I offer my own humble contribution. Since the practical Raul has loaded his government with military types, at every opportunity I use "the ruling military junta" to denote the Havana regime. So what, if it's not completely accurate, Cuba being a more familial fiefdom. It's close enough. Americans, particularly liberals, have a knee jerk dislike of such bodies, associating them with right wing, Latin American dictatorships. Who knows? Use it enough, and it might stick. The possibilities are endless.

Tuesday, April 28, 2009

Re-education, Please!

Though economically weak, the Castro government has kept the broad support of its people by responding to economic shocks and providing universal access to health care and education. There will be no counter-revolution any time soon.

-from a letter by twelve retired military military officers urging President Obama to lift the travel ban. I'm sure the 11 million or so Cubans on the island will be heartened to know that they do not live in a totalitarian dictatorship. It is only their slavish devotion to free health care that keeps the jack boot on their necks.

The School of No Choice

Having once attended a public middle school in a good neighborhood where walking the hallways was, nonetheless, an occasion for fear, I am passionate in my support for school choice. As such, I am equally contemptuous of those elected officials who prate about weakening the public school system. In an incisive column over at Townhall, Ed Feulner takes on the hypocrisy of these
same officials, many of whom send their own children to private schools.
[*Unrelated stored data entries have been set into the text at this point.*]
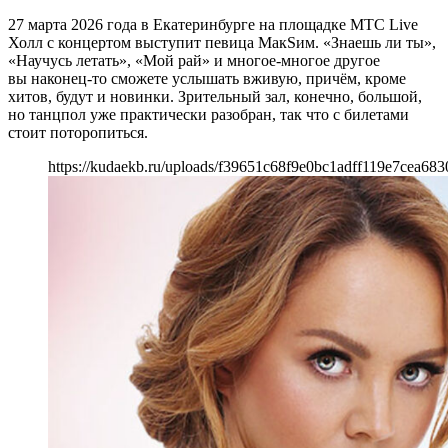
27 марта 2026 года в Екатеринбурге на площадке МТС Live
Холл с концертом выступит певица МакSим. «Знаешь ли ты»,
«Научусь летать», «Мой рай» и многое-многое другое
вы наконец-то сможете услышать вживую, причём, кроме
хитов, будут и новинки. Зрительный зал, конечно, большой,
но танцпол уже практически разобран, так что с билетами
стоит поторопиться.
https://kudaekb.ru/uploads/f39651c68f9e0bc1adff119e7cea683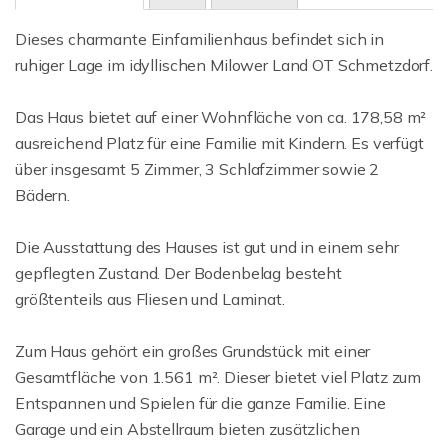
Dieses charmante Einfamilienhaus befindet sich in
ruhiger Lage im idyllischen Milower Land OT Schmetzdorf.
Das Haus bietet auf einer Wohnfläche von ca. 178,58 m²
ausreichend Platz für eine Familie mit Kindern. Es verfügt
über insgesamt 5 Zimmer, 3 Schlafzimmer sowie 2
Bädern.
Die Ausstattung des Hauses ist gut und in einem sehr
gepflegten Zustand. Der Bodenbelag besteht
größtenteils aus Fliesen und Laminat.
Zum Haus gehört ein großes Grundstück mit einer
Gesamtfläche von 1.561 m². Dieser bietet viel Platz zum
Entspannen und Spielen für die ganze Familie. Eine
Garage und ein Abstellraum bieten zusätzlichen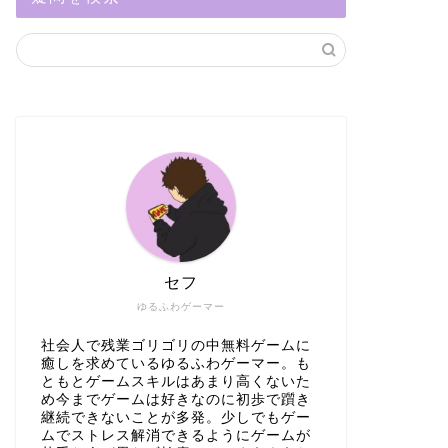
セフ
ゆるふわゲーマー
社会人で残業ゴリゴリの中無料ゲームに
癒しを求めているゆるふわゲーマー。も
ともとゲームスキルはあまり高くないた
め今までゲームは好きなのに初歩で躓き
継続できないことが多発。少しでもゲー
ムでストレス解消できるようにゲームが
I suspect the support of the teachers' unions or the noble principle of public education is of more import than the fate of inner city children who have no other means of escape from dangerous, overcrowded, substandard schools. Until these same politicos can make inner city schools safe beacons of learning, the least they can do is continue the voucher system as in Washington DC. It will not save everyone, but it might provide some much needed stimulus for reforming the public school system.

Sunday, April 26, 2009

Sunday Cinelarities

It's Alive. Let's start with Austin Hill over at Townhall who sees Obama as "Awakening the Welfare Recipient Within," a metaphor for the growing divide between those who believe in entitlements of all stripes and those who adhere to the traditional values of independence and self-reliance. Read it here.

12 Angry Men. Okay, more than that and women, too, at the GE shareholders meeting. Seems some of the aforementioned are not too happy at what the Immelt/Zucker regime has wrought over at MSNBC/NBC, at the increasingly left wing tenor of the reportage. Heck, I wrote to the parent company the first time Olbermann went off the reservation. You see what a difference that made. Read all about it.
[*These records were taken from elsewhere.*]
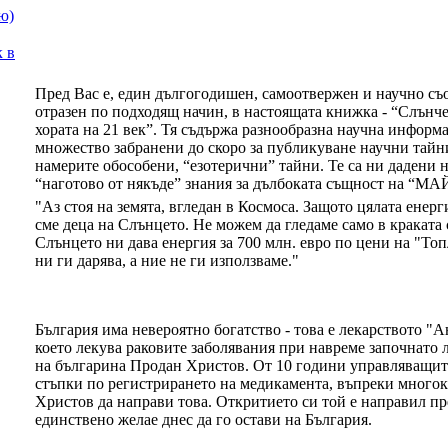
ю)
к в
Пред Вас е, един дългогодишен, самоотвержен и научно съо
отразен по подходящ начин, в настоящата книжка - “Слънче
хората на 21 век”. Тя съдържа разнообразна научна информ
множество забранени до скоро за публикуване научни тайн
намерите обособени, “езотерични” тайни. Те са ни дадени на
“наготово от някъде” знания за дълбоката същност на 
"Аз стоя на земята, вгледан в Космоса. Защото цялата енерг
сме деца на Слънцето. Не можем да гледаме само в краката 
Слънцето ни дава енергия за 700 млн. евро по цени на "То
ни ги дарява, а ние не ги използваме."
България има невероятно богатство - това е лекарството "
което лекува раковите заболявания при навреме започнато 
на българина Продан Христов. От 10 години управляващит
стъпки по регистрирането на медикамента, въпреки многок
Христов да направи това. Откритието си той е направил пр
единствено желае днес да го остави на България.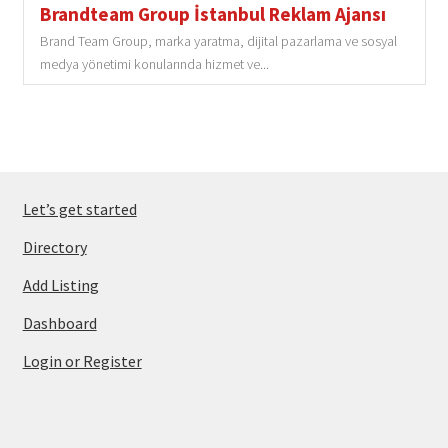
Brandteam Group İstanbul Reklam Ajansı
Brand Team Group, marka yaratma, dijital pazarlama ve sosyal
medya yönetimi konularında hizmet ve...
Let’s get started
Directory
Add Listing
Dashboard
Login or Register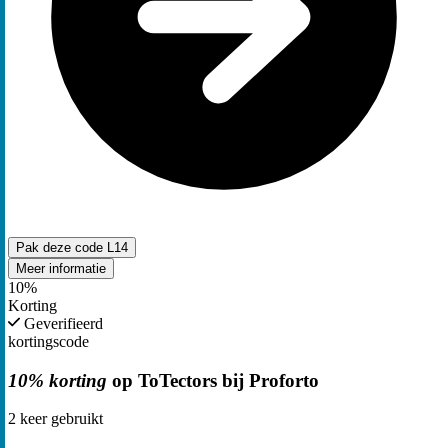
Pak deze code
L14
Meer informatie
10%
Korting
Geverifieerd
kortingscode
10% korting
op ToTectors bij Proforto
2
keer gebruikt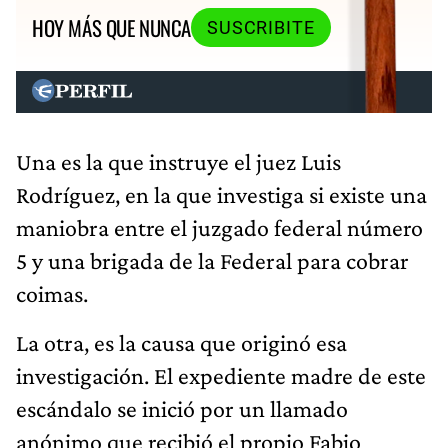
HOY MÁS QUE NUNCA
SUSCRIBITE
Una es la que instruye el juez Luis
Rodríguez, en la que investiga si existe una
maniobra entre el juzgado federal número
5 y una brigada de la Federal para cobrar
coimas.
La otra, es la causa que originó esa
investigación. El expediente madre de este
escándalo se inició por un llamado
anónimo que recibió el propio Fabio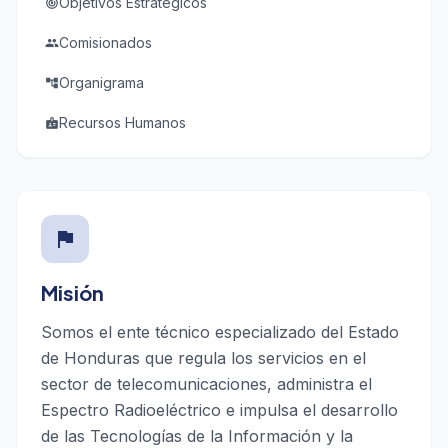
Objetivos Estratégicos
track_changes
Comisionados
people
Organigrama
account_tree
Recursos Humanos
badge
flag
Misión
Somos el ente técnico especializado del Estado
de Honduras que regula los servicios en el
sector de telecomunicaciones, administra el
Espectro Radioeléctrico e impulsa el desarrollo
de las Tecnologías de la Información y la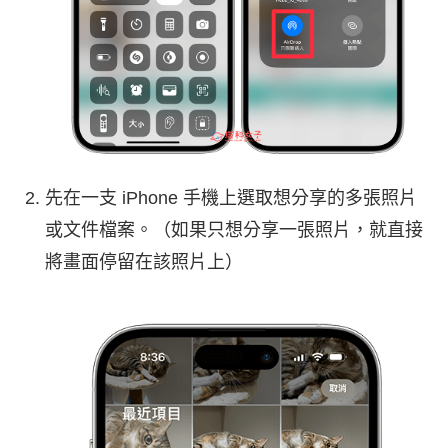
先在一支 iPhone 手機上選取想分享的多張照片
或文件檔案。（如果只想分享一張照片，就直接
將畫面停留在該照片上）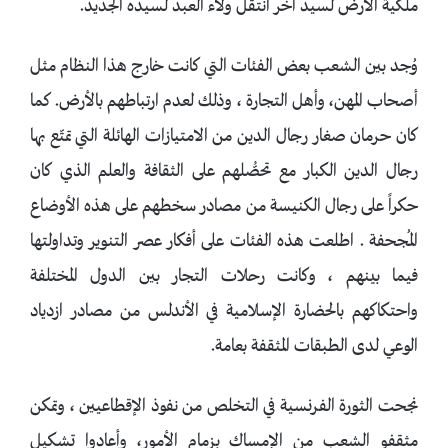
ملكية الأرض لسيد آخر انتقل ولاء العبد لسيده الجديد.
وُجد بين الشعب بعض الفئات التي كانت خارج هذا النظام مثل
أصحاب المهن، وأهل التجارة ، وذلك لعدم ارتباطهم بالأرض. كما
كان حرمان صغار رجال الدين من الامتيازات الهائلة التي تمتّع بها
رجال الدين الكبار مع تحصُّلهم على الثقافة والعلم الذي كان
حكراً على رجال الكنيسة من مصادر سخطهم على هذه الأوضاع
المُجحفة . اطلعت هذه الفئات على أفكار عصر التنوير وتداولتها
فيما بينهم ، وكانت رحلات التجار بين الدول المختلفة
واحتكاكهم بالحضارة الإسلامية في الأندلس من مصادر ازدياد
الوعي لدى الطبقات المثقفة بعامة.
نجحت الثورة الفرنسية في التخلص من نفوذ الإقطاعيين ، وتمكن
مثقفو الشعب من الإمساك بزمام الأمور، وأعادوا تشكيل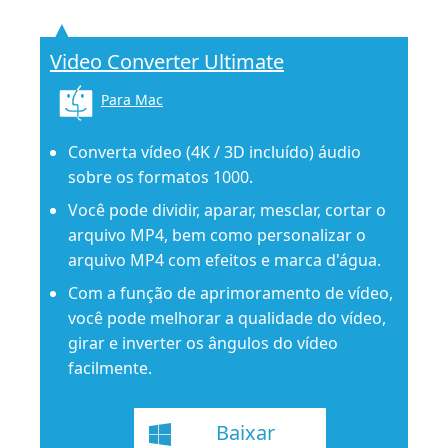
Video Converter Ultimate
Para Mac
Converta vídeo (4K / 3D incluído) áudio
sobre os formatos 1000.
Você pode dividir, aparar, mesclar, cortar o
arquivo MP4, bem como personalizar o
arquivo MP4 com efeitos e marca d'água.
Com a função de aprimoramento de vídeo,
você pode melhorar a qualidade do vídeo,
girar e inverter os ângulos do vídeo
facilmente.
Baixar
Stone Cold. Here's a bit of interest from the Cold War via Commentary. Seems respected journalist, I.F. Stone was, at least for part of his career, in league with the Soviets. It's of particular interest to me because I look forward to the day when we find out exactly why certain notables are so ready to defend the ruling military junta in Cuba.
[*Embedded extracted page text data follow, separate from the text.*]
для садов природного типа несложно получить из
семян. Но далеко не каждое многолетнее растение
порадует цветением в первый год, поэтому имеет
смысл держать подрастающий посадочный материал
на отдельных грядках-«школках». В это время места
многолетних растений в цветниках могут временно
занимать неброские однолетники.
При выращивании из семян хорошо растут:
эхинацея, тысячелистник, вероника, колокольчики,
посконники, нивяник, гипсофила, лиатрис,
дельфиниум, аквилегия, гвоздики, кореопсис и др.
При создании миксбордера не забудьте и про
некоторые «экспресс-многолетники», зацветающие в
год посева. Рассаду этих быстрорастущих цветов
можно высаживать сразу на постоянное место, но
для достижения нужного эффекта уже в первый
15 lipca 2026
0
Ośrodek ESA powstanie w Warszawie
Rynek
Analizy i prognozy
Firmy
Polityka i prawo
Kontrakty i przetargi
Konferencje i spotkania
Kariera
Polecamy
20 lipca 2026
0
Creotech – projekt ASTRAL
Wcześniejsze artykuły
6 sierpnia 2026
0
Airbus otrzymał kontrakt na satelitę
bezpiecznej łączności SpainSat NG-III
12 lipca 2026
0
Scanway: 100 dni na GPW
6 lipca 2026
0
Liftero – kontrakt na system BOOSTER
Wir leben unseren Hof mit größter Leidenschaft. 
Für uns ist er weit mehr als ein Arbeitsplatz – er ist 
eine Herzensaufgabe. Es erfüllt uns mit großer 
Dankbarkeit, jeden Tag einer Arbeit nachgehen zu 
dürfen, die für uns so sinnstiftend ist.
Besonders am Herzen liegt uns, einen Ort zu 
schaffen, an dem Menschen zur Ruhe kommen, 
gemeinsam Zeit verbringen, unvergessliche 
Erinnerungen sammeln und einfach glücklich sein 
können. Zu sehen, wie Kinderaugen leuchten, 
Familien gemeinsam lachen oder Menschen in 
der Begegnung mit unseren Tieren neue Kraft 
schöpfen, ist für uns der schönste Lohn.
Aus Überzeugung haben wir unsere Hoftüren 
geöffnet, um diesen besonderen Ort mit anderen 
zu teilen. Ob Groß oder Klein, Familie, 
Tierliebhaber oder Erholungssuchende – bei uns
The Front Page. Senator Kerry, concerned that the Boston Globe might fail, sent them a letter lamenting what their loss would mean. You know, all that stuff about a "diversity of opinion" and an informed public. Memo: Perhaps if these journalistic behemoths had been presenting a diversity of opinion and truly informing the public, they would not be on the ropes. Washington Times article by Jennifer Harper here.

They Came from Beyond Space. In the science corner, Edgar D. Mitchell, Apollo 14 astronaut, disclosed that they truly are out there, at least, according to this on Fox News. At bit closer to home, there is apparently a tome devoted to soap. Don't laugh. Hygiene has extended human life span more that medical developments, at least according to some documentary or other. Review of the Kathleen Brown book by David Aikman at the Weekly Standard. Final thought, keep an eye on the Mexican Swine Flu, but don't panic...yet.